La dame Salvator-Diaz occupe le lit le plus proche de la porte. C’est une bonne personne à figure ronde, avec une moustache à la mongole, une énorme verrue violette sur la narine droite, un regard dissymétrique, la peau quasi asiate et qui dégage une forte odeur de lait sur, de sueur femelle et d’orifices humains.
Comme il n’est pas question d’appliquer à une jeune mère le régime du sérum de vérité, je suis venu seul et sans matériel frelaté, interroger la nouvelle maman.
Afin de me concilier ses bonnes graisses, je commence par m’extasier sur son lardon, si ravissant, bien constitué pour un ouistiti de quelques heures, avec une belle énergie, une façon de presser sur la mamelle en cours d’exploitation pour lui faire rendre un max, tout ça. Elle est aux anges, la Maria-Flora. Elle me répète des « Obrigado ! Obrigado ! » charmés. Je ne réponds pas de l’orthographe du mot, mais je reconstitue sa sonorité.
Quand elle est bien conquise, je place ma question acérée comme un dard :
— Il y a longtemps que vous êtes en rapport avec M. Roger Marmelard ?
Illico, son éberluance infeinte m’apprend qu’avec elle, comme avec les deux premiers, je vais faire chou blanc, chou rouge, voire même chou de Bruxelles.
Il faut en convenir enfin : ces six personnes mentionnées sur son agenda ignorent tout du transporteur. J’en reste essoré de la pensarde.
Le reste de la converse n’est que sciure de mots pour cacher la mère Dauchat. Je chique à la gourance.

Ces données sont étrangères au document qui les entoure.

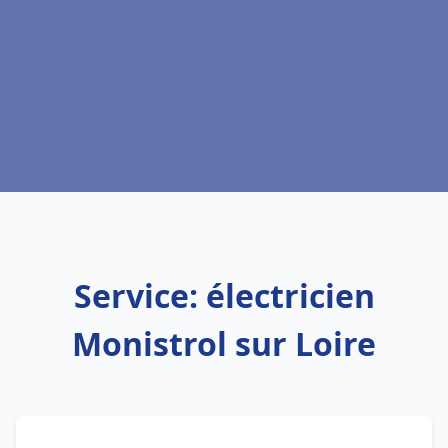
Service: électricien
Monistrol sur Loire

Ah ! elle est une Salvator-Diaz de Lisboa ? Pas une de Porto ? Alors il y a erreur, pardon, ça m’aura toujours valu d’admirer le plus beau bébé jamais sorti de burnes, puis d’entrailles portugaises. Compliments ! Bonne chance ! Que Dieu protège cette existence neuve !
Départ.
C’est en franchissant la porte de l’étable que je bronche. La banderille d’une idée-force se plante en moi, écrirait la comtesse de Paris (et banlieue). Je te la livre encore humide : le fait que ces gens soient mentionnés dans le carnet du transporteur n’implique pas que LUI eût des contacts directs avec eux. S’il s’est livré à du louche, il a pu agir à travers une tierce personne et soigneusement préserver son anonymat. C.Q.F.D., non ?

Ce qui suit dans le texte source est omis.